I’d try and explain the plot of MindJack but I’m not sure the game knows what the hell is going on anyway so that’s a lost cause. There isn’t even a plot section for the game’s Wikipedia article. What I got out of it was Jim and the girl he awkwardly stalks need to stop something bad from happening but that bad thing has nothing to do with the fact that this mind hacking power should be able to rip the world apart at its seams. It’s like having a friend come up with a brilliant idea, one that you know will change the world itself, and then watching him or her create something that is so distasteful and pointless you unfriend them on all social media platforms, move far, far away from their place of residence, and hope you never have another thought about them as long as you live. That seems harsh, and it is, but that’s how I felt when MindJack dropped the ball as hard as it did.

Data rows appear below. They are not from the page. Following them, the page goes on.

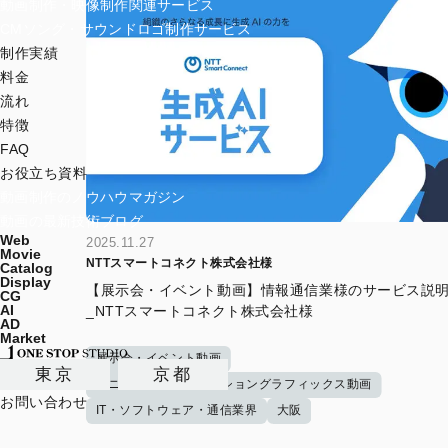
動画制作・映像制作関連サービス
CMソング・サウンドロゴ制作サービス
制作実績
料金
流れ
特徴
FAQ
お役立ち資料
動画制作のノウハウマガジン
動画の最新技術ブログ
Web
2025.11.27
Movie
NTTスマートコネクト株式会社様
Catalog
Display
【展示会・イベント動画】情報通信業様のサービス説
CG
AI
_NTTスマートコネクト株式会社様
AD
Market
展示会・イベント動画
東京
京都
アニメーション・モーショングラフィックス動画
お問い合わせ
IT・ソフトウェア・通信業界
大阪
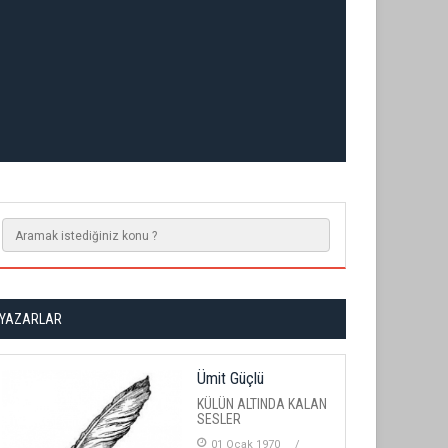
YAZARLAR
Ümit Güçlü
KÜLÜN ALTINDA KALAN
SESLER
01 Ocak 1970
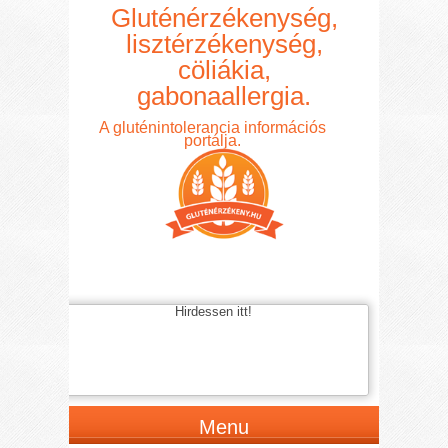
Gluténérzékenység,
lisztérzékenység,
cöliákia,
gabonaallergia.
A gluténintolerancia információs
portálja.
Hirdessen itt!
Menu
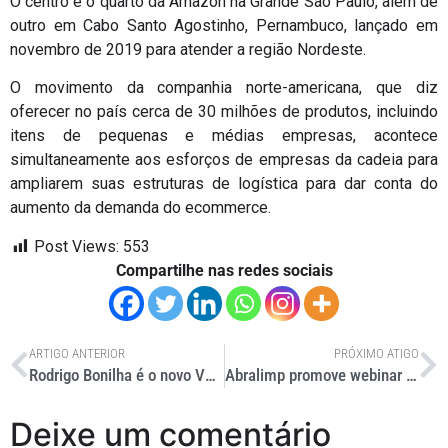
O centro é o quarto da Amazon na Grande São Paulo, além de
outro em Cabo Santo Agostinho, Pernambuco, lançado em
novembro de 2019 para atender a região Nordeste.
O movimento da companhia norte-americana, que diz
oferecer no país cerca de 30 milhões de produtos, incluindo
itens de pequenas e médias empresas, acontece
simultaneamente aos esforços de empresas da cadeia para
ampliarem suas estruturas de logística para dar conta do
aumento da demanda do ecommerce.
Post Views:
553
Compartilhe nas redes sociais
ARTIGO ANTERIOR
PRÓXIMO ATIGO
Rodrigo Bonilha é o novo VP da Continental Pneus no Mercosul
Abralimp promove webinar sobre limpeza no transporte coletivo
Deixe um comentário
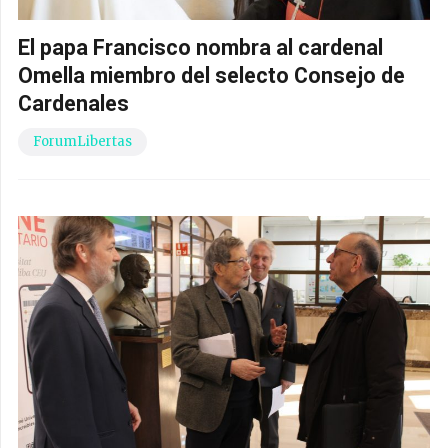
El papa Francisco nombra al cardenal
Omella miembro del selecto Consejo de
Cardenales
ForumLibertas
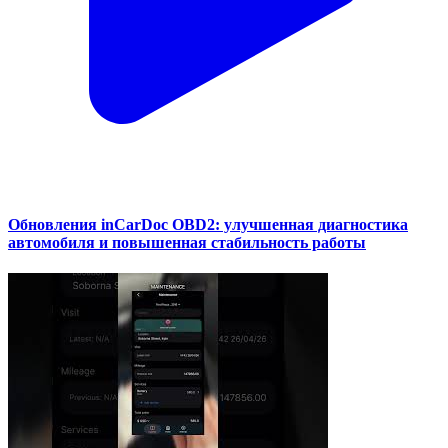
Обновления inCarDoc OBD2: улучшенная диагностика
автомобиля и повышенная стабильность работы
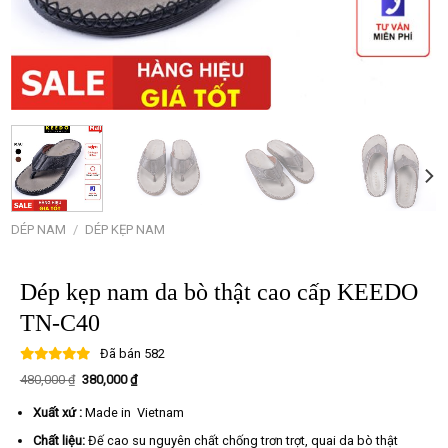
DÉP NAM
/
DÉP KẸP NAM
Dép kẹp nam da bò thật cao cấp KEEDO
TN-C40
Đã bán
582
Giá
Giá
480,000
₫
380,000
₫
gốc
hiện
là:
tại
Xuất xứ :
Made in Vietnam
480,000 ₫.
là:
380,000 ₫.
Chất liệu:
Đế cao su nguyên chất chống trơn trợt, quai da bò thật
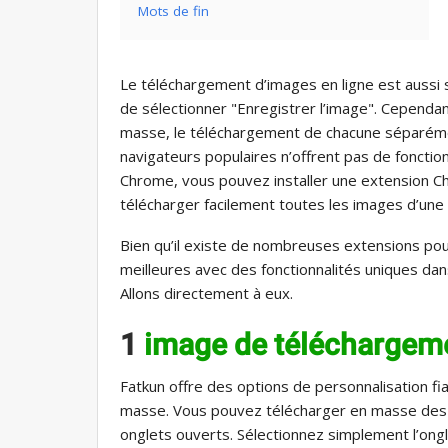
Mots de fin
Le téléchargement d’images en ligne est aussi s
de sélectionner "Enregistrer l’image". Cependa
masse, le téléchargement de chacune séparément
navigateurs populaires n’offrent pas de fonction
Chrome, vous pouvez installer une extension 
télécharger facilement toutes les images d’une
Bien qu’il existe de nombreuses extensions pour
meilleures avec des fonctionnalités uniques dans 
Allons directement à eux.
1
image de téléchargeme
Fatkun offre des options de personnalisation f
masse. Vous pouvez télécharger en masse des i
onglets ouverts. Sélectionnez simplement l’ong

Gameplay is a boring mix of third-person cover-based shooting with the small addition of mind hacking. Mind hacking lets the player jump out of their body, like an astral projection of sorts, and take over the body of an enemy or civilian, or robo-gorilla. This ability sounds interesting and unique but in practice it was somewhat pointless. The game’s AI has a bad habit of just deciding that it's no longer fun to duck behind cover and leave it, beginning to just wander around. Why should I mind hack an enemy who is behind cover when I know he’ll walk out in a few seconds? Similarly, when I did give the ability the benefit of the doubt and use it I found Jim, the body I had left alone for a moment, walking out into fire because he was now controlled by the game’s miserable AI. Jim, if you want me to use your cool power then you need to stay behind cover, otherwise there is no more Mr. MindJack, or mind hack, or whatever.
I don’t want to go on about other problems because to do so would be a waste of time. This wasn’t a practice to review a game I already knew was bad. It was to see how a promising idea that is teeming with brilliance can be squandered and then chopped and formed into industrial garbage that has no right calling itself anything other than garbage.